Hernandez-Munoz applied for adjustment of status to lawful permanent
resident under 8 U.S.C. § 1255(i). Because he was inadmissible due to a single
conviction for possession of a small amount of marijuana, see 8 U.S.C.
§ 1182(a)(2)(A)(i)(II), Hernandez-Munoz also applied for a waiver of
inadmissibility under 8 U.S.C. § 1182(h). On direct examination, Hernandez-
Munoz’s own lawyer elicited admissions from Hernandez-Munoz that he had used
marijuana on numerous prior occasions. The IJ found that Hernandez-Munoz was
ineligible for a waiver of inadmissibility because he had supposedly admitted to
facts constituting the essential elements of numerous counts of marijuana
possession. See 8 U.S.C. § 1182(a)(2)(A)(i). However, the IJ also “note[d] that
were it not for these admissions, the Court would not hesitate in granting
Respondent’s adjustment of status and 212(h) waiver.”

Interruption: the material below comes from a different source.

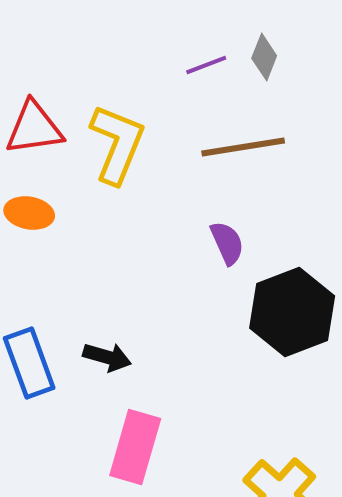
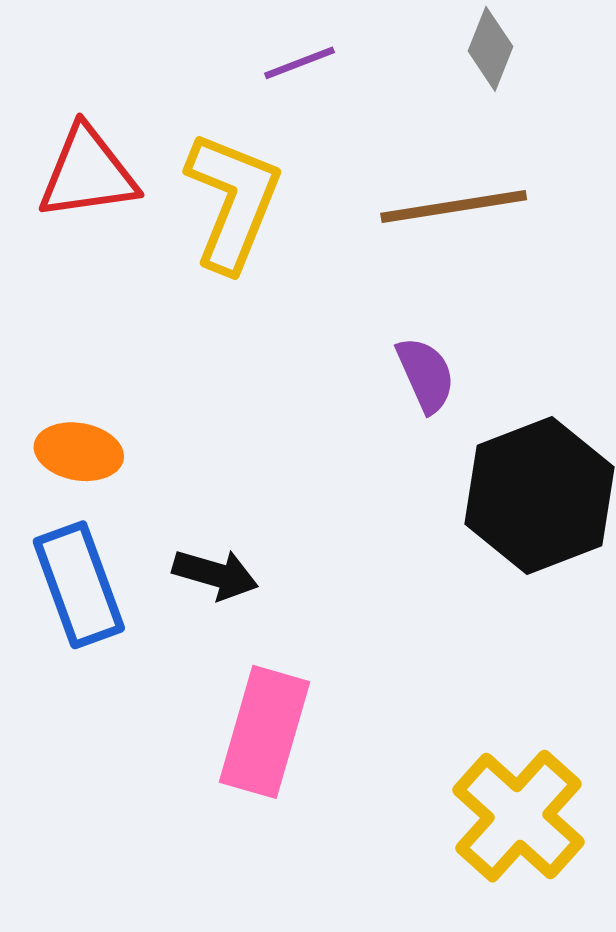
purple line: (206, 65) -> (300, 63), moved
orange ellipse: (29, 213) -> (79, 452), moved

It is well-established under both California and federal law in this circuit that
use of a drug does not necessarily imply possession of that drug. Rather, use is at
most circumstantial evidence of possession. See United States v. Martin, 984 F.2d
308, 311 n.5 (9th Cir. 1993) (citing United States v. Blackston, 940 F.2d 877, 883
(3d Cir. 1991)); Flores-Arellano v. I.N.S., 5 F.3d 360, 363 n.5 (9th Cir. 1993);
People v. Morales, 25 Cal. 4th 34, 44 (2001); People v. Palaschak, 9 Cal. 4th
1236, 1240-41 (1995); People v. Spann, 187 Cal. App. 3d 400, 401-06 (1986);
2
People v. Ayala, 334 P.2d 61, 63 (Cal. Dist. Ct. App. 1959). In fact, in its
supplemental brief the government acknowledges that use is only circumstantial
evidence of possession. Therefore, Hernandez-Munoz’s admissions to using
marijuana were not admissions to “acts which constitute the essential elements of”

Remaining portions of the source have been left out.